## 💿 Data Versioning with DVC

When working with machine learning, keeping track of data versions is critical for reproducibility and consistency. Data often evolves over time, and understanding which dataset version was used for training or evaluation is key to debugging and comparing results. 

In this notebook, we will explore using DVC (Data Version Control) to manage data versioning effectively.

### Quiz Time 🤓

In [None]:
import sys
import os
sys.path.append(os.path.abspath('../.dontlookhere/'))
from quiz5 import *

In [None]:
quiz_data()

In [None]:
quiz_versioning()

## 🐠 Install DVC

First of all, we will need to install DVC dependencies to use dvc CLI tooling in our notebook.

In [None]:
# Install dependencies
!pip install -q dvc[s3]

## 📽️ Initializing a project

The first step will be to initiliaze our DVC project. Let's initialize it by running dvc init inside a Git project:

In [None]:
# Initialize DVC. This will create a cache, config file, and a few other things
!cd ..;dvc init

Once initialized in a project, DVC populates 🧙‍♂️ its installation directory (.dvc/) with the [Internal Directories](https://dvc.org/doc/user-guide/project-structure/internal-files)
 and files needed for DVC operation 

In [None]:
!ls -lhrta ../.dvc

## ⚙️ Configuring DVC Remotes

You can upload DVC-tracked data to various storage systems, either remote or local, which are collectively referred to as 'remotes.' 

In our case, we will use S3 for our remotes. We will configure two distinct remotes: 

* one for storing the actual data (s3://data)
* another for storing cached versions of the data (s3://data-cache)

Before pushing data to a remote we need to set it up using the dvc remote add command. As we described, we will add first two distinct remotes, one for storing the data and another for storing cached versions of the data (that will be our remote DVC default):



In [None]:
# Add the data versioning repository as a remote storage
# This will be our default storage
!dvc remote add --default s3-version s3://data-cache
!dvc remote modify s3-version endpointurl $AWS_S3_ENDPOINT

In [None]:
# Add the data source as a remote
!dvc remote add data-source s3://data
!dvc remote modify data-source endpointurl $AWS_S3_ENDPOINT

The .dvc/config file contains detailed information about the DVC configuration. This file is intended to be tracked by Git. 

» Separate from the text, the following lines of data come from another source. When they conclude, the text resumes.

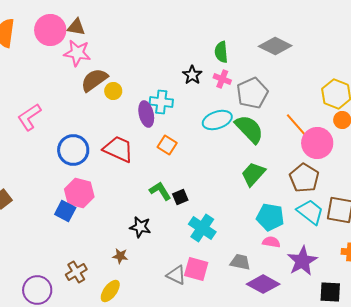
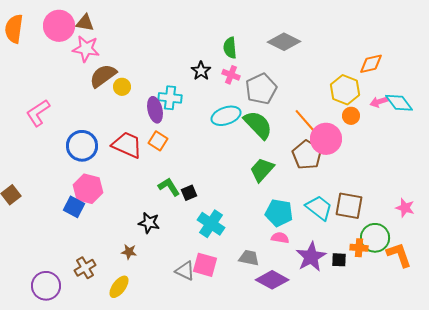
orange square: (167, 145) -> (158, 141), moved
brown pentagon: (304, 178) -> (307, 155), moved
black square: (330, 292) -> (339, 260), moved, size x0.7

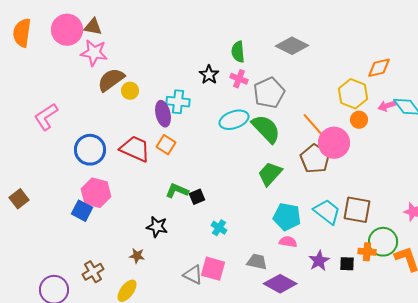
green L-shape: (169, 187) -> (177, 191), turned -35
cyan cross: (211, 224) -> (219, 228), size x0.6
purple star: (311, 257) -> (319, 261), size x0.7

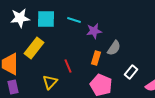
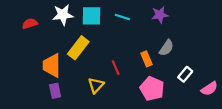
purple star: (94, 31) -> (160, 15), moved
orange rectangle: (96, 58) -> (147, 59), turned -40

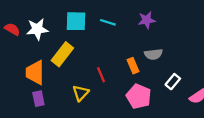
white star: (63, 15) -> (37, 29), moved
red semicircle: (30, 24) -> (12, 29), turned 48
gray semicircle: (166, 48) -> (153, 54), turned 49

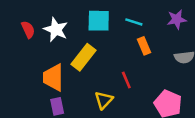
red semicircle: (12, 29) -> (28, 30), turned 35
white star: (37, 29) -> (56, 30), turned 30
orange rectangle: (133, 66) -> (144, 46), moved

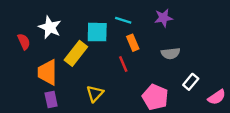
cyan square: (99, 21) -> (97, 32), moved
red semicircle: (28, 30) -> (24, 42), moved
red line: (126, 80) -> (123, 64), moved

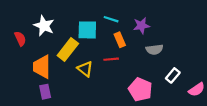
purple star: (163, 18) -> (141, 26), moved
red line: (123, 64) -> (111, 59), turned -72
yellow triangle: (95, 94) -> (85, 69), moved, turned -35

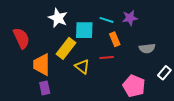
white star: (44, 26) -> (58, 18), moved
purple star: (141, 26) -> (130, 18), moved
red semicircle: (20, 39) -> (21, 38), size x1.5

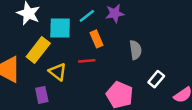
cyan line: (107, 20) -> (87, 16), turned -56
gray semicircle: (147, 48) -> (135, 50), turned -91
purple rectangle: (45, 88) -> (42, 95), moved

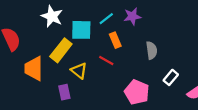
red line: (87, 61) -> (106, 61), turned 35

Upon inspection, you'll notice that it defines two distinct remotes, each pointing to a different data store (in this case, S3 buckets).

In [None]:
# Our config now looks like this
!cat ../.dvc/config

* The core is main section with the general config options
* The remote `s3-version` refers to the s3 remote for storing the cached versions of the data
* The remote `data-source` refers to the s3 remote for storing the data 

## 🐾 Tracking Data

Now it’s time to track the dataset and push it to the data-cache DVC remote!

We will not store the data locally; instead, we will use an S3 remote to store our data. The `dvc import-url` command allows you to create an external data dependency without manually copying files from S3 or installing additional tools for different storage types.

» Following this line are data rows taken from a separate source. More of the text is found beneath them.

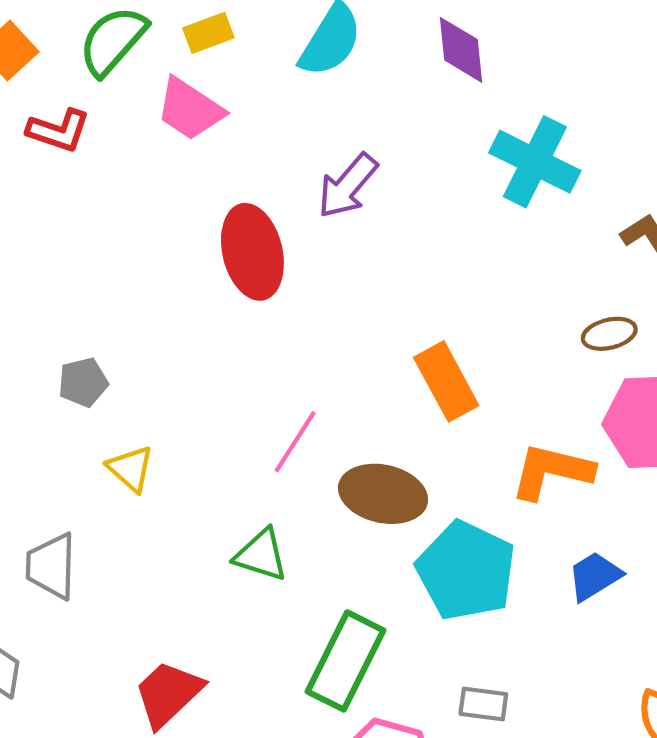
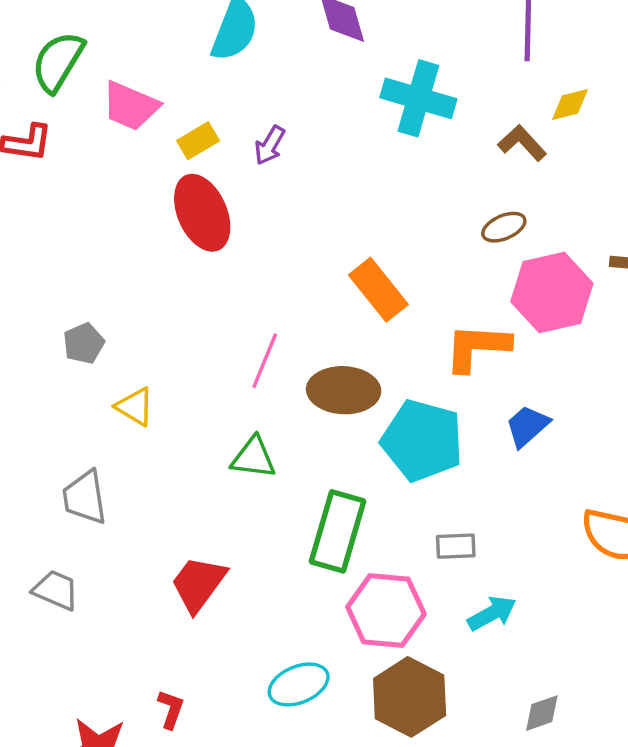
yellow rectangle: (208, 33) -> (198, 141), moved
purple arrow: (348, 186) -> (270, 145), size x0.7

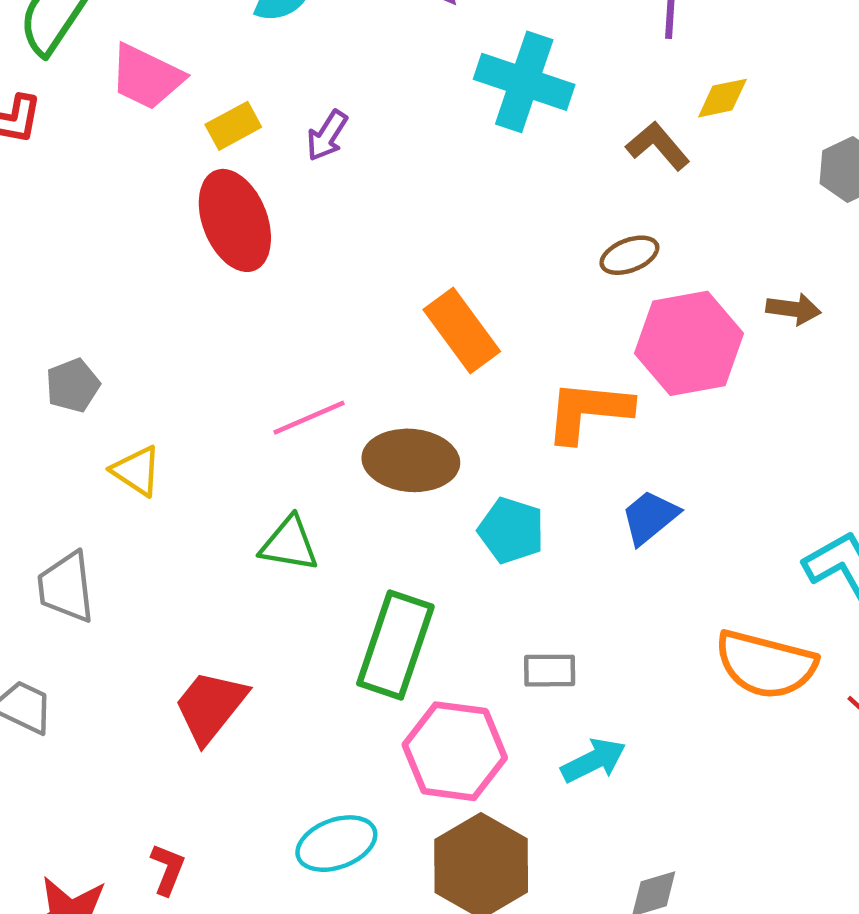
pink line: (265, 361) -> (309, 418), turned 42
cyan pentagon: (422, 440) -> (511, 530), size x0.6

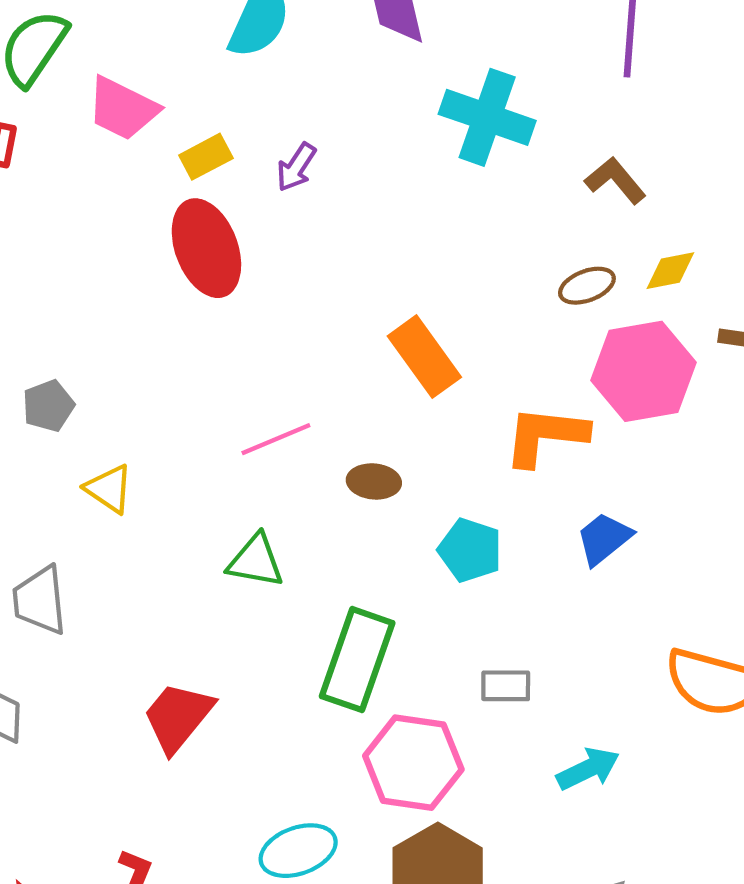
yellow diamond: (722, 98) -> (670, 271), moved
brown ellipse: (411, 460) -> (374, 481), size x0.6
cyan arrow: (594, 761) -> (588, 769), moved

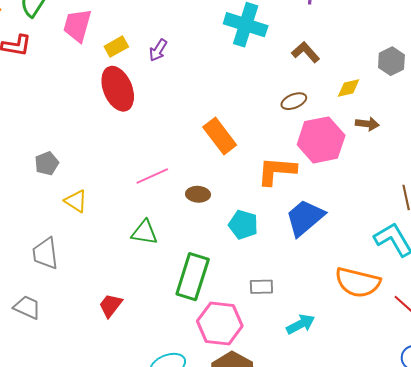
pink trapezoid: (123, 109) -> (77, 25), turned 81
yellow diamond: (670, 271) -> (349, 88), moved
blue trapezoid: (604, 539) -> (305, 218), size x1.5
red trapezoid: (178, 717) -> (111, 305), size x0.7

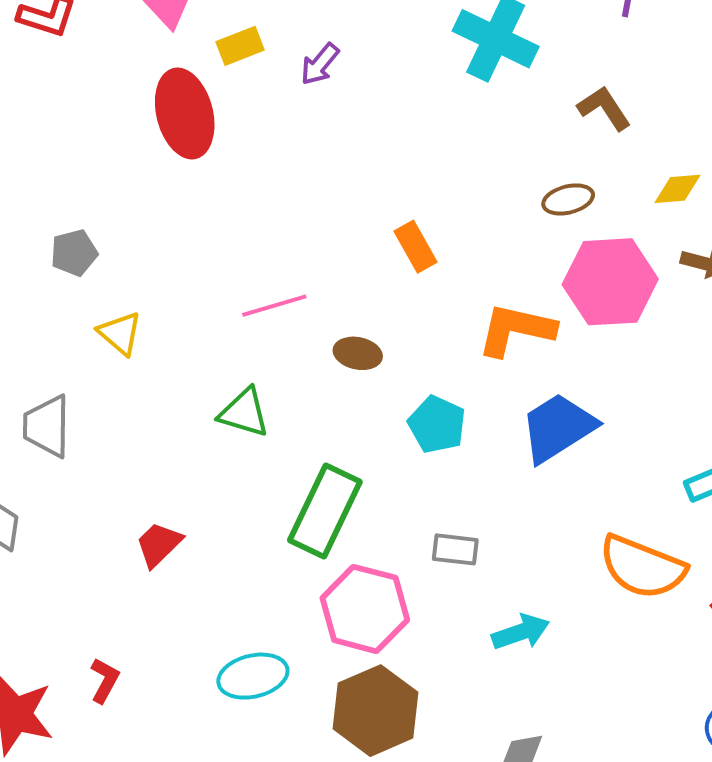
red ellipse: (118, 89) -> (185, 114), moved
orange rectangle: (220, 136) -> (415, 247), size x0.7

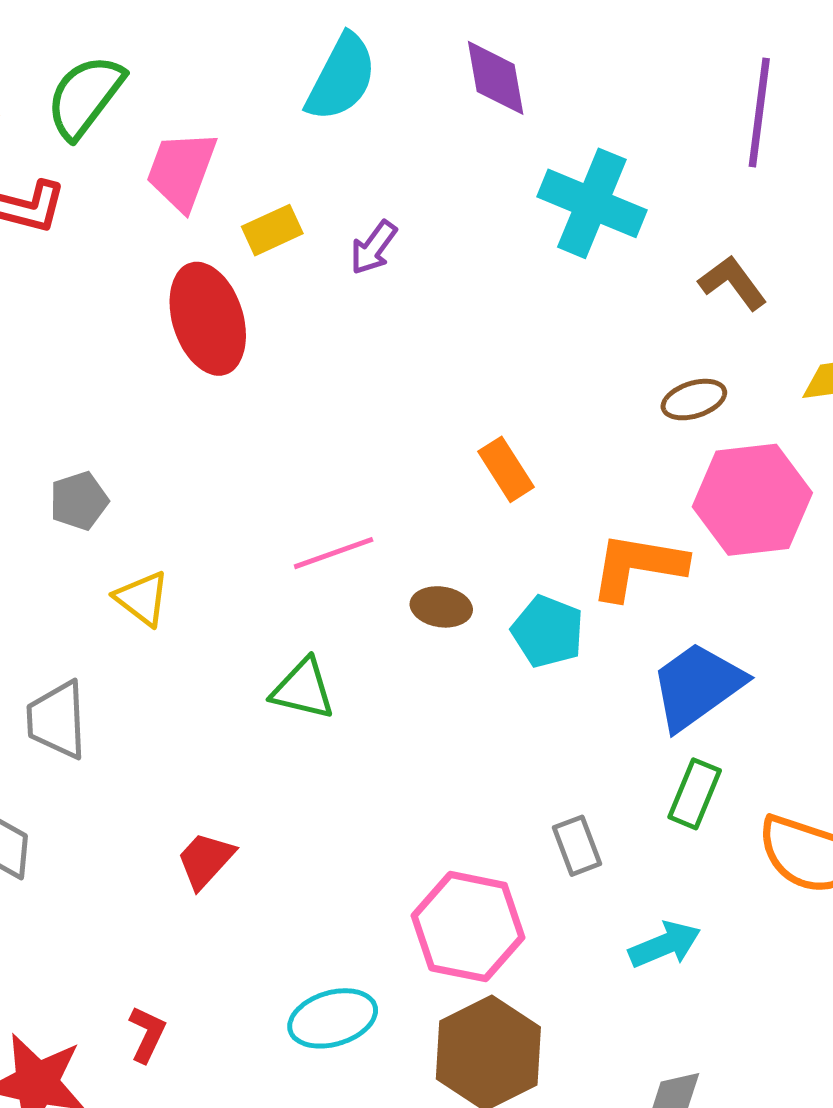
cyan pentagon: (437, 424) -> (548, 631), moved
green rectangle: (325, 511) -> (695, 794), moved, size x0.6
gray rectangle: (455, 549) -> (577, 846), turned 66

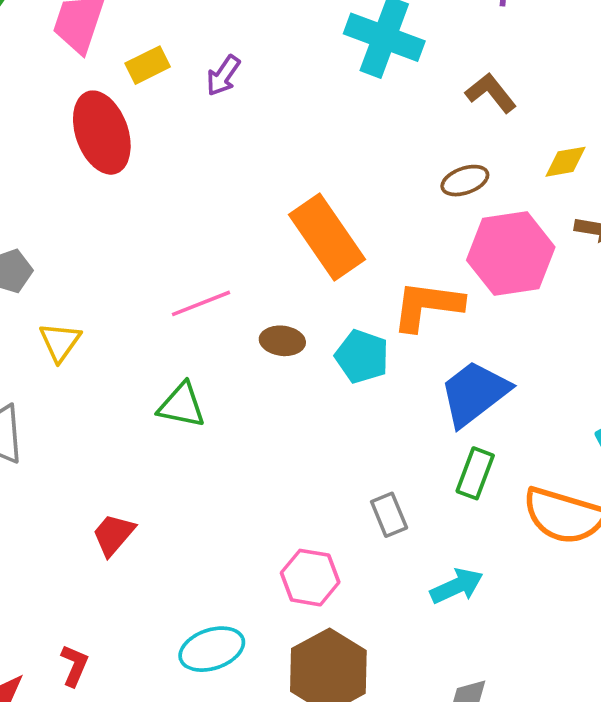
orange rectangle: (506, 469) -> (327, 237), size x1.8
yellow triangle: (142, 598) -> (60, 342), turned 30
pink hexagon: (468, 927) -> (310, 578), size x0.7

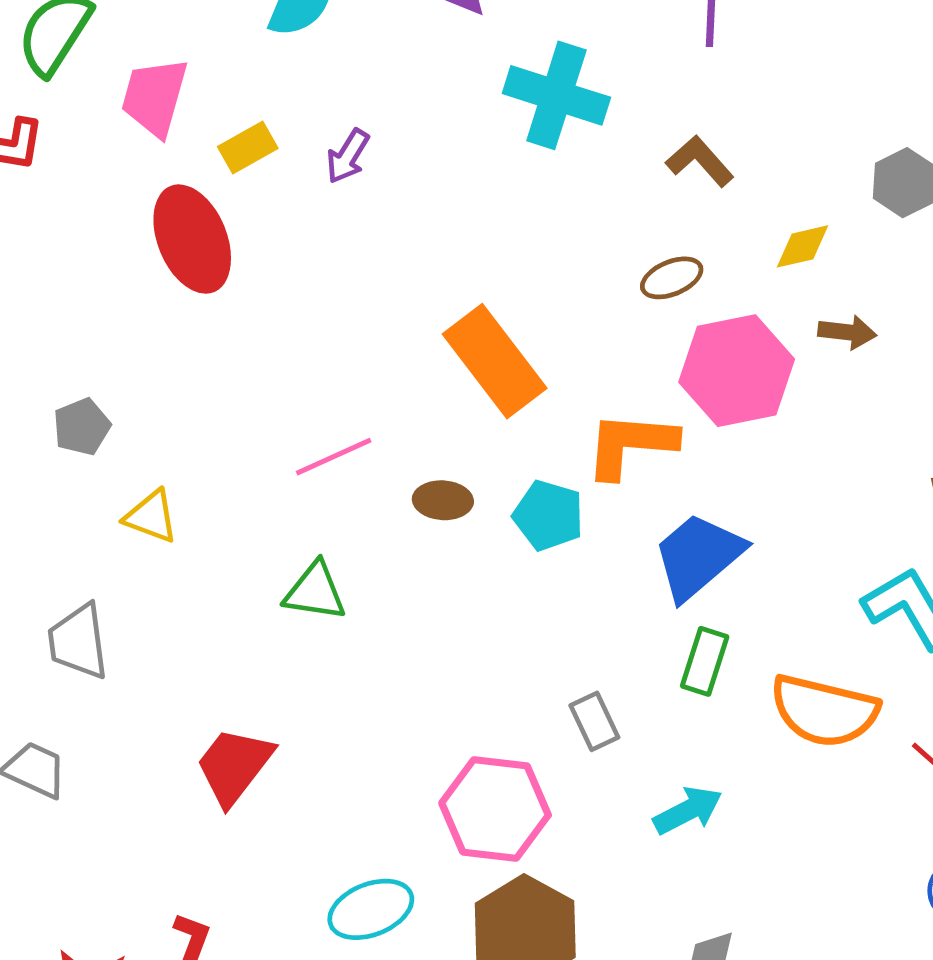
yellow triangle: (60, 342) -> (151, 516), turned -42
red trapezoid: (113, 535) -> (234, 766), size x1.4
pink hexagon: (310, 578) -> (495, 809), size x1.4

By using the `--to-remote` option, you can create an import .dvc file while transferring the file or directory directly to the remote storage, ensuring efficient and streamlined data management.

In [None]:
# Track the dataset and push it to the data caching repo
!dvc import-url remote://data-source/song_properties.parquet --to-remote

You can check the contents of the `data-cache` bucket in MinIO to see what has been stored.

After running the data-tracking process, a new file named `song_properties.parquet.dvc` is created. This file contains the DVC hash, which identifies the specific version of the data that was just added. 

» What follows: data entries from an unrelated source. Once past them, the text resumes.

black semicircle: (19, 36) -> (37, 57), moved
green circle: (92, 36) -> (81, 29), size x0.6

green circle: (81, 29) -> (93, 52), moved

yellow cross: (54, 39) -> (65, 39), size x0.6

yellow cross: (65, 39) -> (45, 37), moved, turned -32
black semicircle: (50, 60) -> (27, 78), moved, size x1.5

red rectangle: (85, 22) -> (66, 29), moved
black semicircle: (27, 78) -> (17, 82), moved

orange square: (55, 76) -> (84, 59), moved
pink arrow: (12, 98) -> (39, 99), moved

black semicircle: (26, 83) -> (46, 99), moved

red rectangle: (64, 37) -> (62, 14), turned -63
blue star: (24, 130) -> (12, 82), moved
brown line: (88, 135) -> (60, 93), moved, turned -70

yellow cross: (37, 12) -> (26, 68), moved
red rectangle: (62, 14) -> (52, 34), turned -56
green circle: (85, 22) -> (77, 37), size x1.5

To understand the structure of the `.dvc` file, run the next cell to inspect its contents. 

In [None]:
!cat song_properties.parquet.dvc

Additionally, you can verify that the version recorded in your `.dvc` file matches the data stored in the `data-cache` bucket in MinIO.  
Navigate to your MinIO bucket (`data-cache`) and cross-check the hash to confirm consistency.

## 📁 Managing DVC Files and Ignoring Unnecessary Data

To maintain a clear relationship between the version of the data and the version of the code, all DVC-related files will be checked into Git. This ensures reproducibility and consistency across your project.

In [None]:
!git config --global user.email "you@example.com"
!git config --global user.name "Your Name"

!git add song_properties.parquet.dvc .gitignore
!git commit -m "Initial data tracked"

In some cases, you might want DVC to ignore certain files while working on your project. For example:

- Working in a workspace directory with a large number of data files might result in extended execution times for operations like `dvc status`.
- Some files or folders may be irrelevant to the project.

To handle these scenarios, DVC supports the use of `.dvcignore` files, which work similarly to `.gitignore` in Git.